In the 1980’s and 1990’s, Hapiz worked for a branch of the China Youth Travel Service, driving often between Kashgar and Pakistan, and Abdulghafur said that his work in travel exposed him to early abuses of the Chinese state against Uyghurs who traveled abroad.
“The business of forcing Uyghurs to return to the homeland had already started happening in Kashgar in the 1980’s,” she said.
“My father’s boss went [to Pakistan] to bring back young people who’d gone to Karachi to study, who’d gone to study at an Islamic university there. They lied to the students and told them they were going to do this and that for them, but after they brought them back to Kashgar they locked some of them up in jail … my father told us about a lot of things like this.”
Abdulghafur called her father “an open-minded thinker” who was straightforward in expressing his opinions and said she believes that his direct knowledge of government abuses over the past several decades was the reason for his detention.
“He always had his finger on the pulse of what was going on,” she said.
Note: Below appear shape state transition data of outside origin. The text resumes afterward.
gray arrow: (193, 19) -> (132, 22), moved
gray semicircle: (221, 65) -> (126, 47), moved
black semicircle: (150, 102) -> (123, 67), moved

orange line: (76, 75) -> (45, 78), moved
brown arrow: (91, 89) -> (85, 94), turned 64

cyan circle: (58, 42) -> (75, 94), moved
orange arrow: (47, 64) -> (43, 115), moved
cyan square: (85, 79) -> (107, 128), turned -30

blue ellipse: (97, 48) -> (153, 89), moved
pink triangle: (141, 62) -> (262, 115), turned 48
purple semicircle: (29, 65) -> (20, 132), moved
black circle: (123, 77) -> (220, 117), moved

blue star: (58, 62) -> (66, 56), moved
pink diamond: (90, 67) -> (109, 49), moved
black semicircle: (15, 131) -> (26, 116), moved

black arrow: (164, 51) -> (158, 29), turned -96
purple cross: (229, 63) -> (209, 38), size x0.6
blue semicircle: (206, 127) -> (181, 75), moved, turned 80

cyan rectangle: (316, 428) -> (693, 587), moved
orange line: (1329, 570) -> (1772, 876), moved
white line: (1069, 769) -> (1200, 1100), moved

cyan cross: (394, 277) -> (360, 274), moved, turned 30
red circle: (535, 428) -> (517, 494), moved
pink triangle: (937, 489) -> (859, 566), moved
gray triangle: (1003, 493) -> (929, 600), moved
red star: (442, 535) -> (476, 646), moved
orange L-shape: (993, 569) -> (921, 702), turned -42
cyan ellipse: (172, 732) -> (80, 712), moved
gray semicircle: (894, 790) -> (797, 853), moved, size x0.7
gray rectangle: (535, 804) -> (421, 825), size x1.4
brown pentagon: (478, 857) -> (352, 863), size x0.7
“Whether writers, poets, governors, or mayors, he interacted with them. That’s why my dad had woken up [to what was happening], in spite of the fact that he himself didn’t have the power to do much. He knew what the government was doing.”
Abdulghafur said that she has assisted close to 100 Uyghurs in filling out applications to the U.N.’s WGEID to search for information about their missing family members. She has also begun a formal collaboration with staff of the Uyghur Transitional Justice Database in Norway to help others attempting to locate their lost loved ones in the XUAR.
Reported by Mihray Abdilim for RFA’s Uyghur Service. Translated by Elise Anderson. Written in English by Joshua Lipes.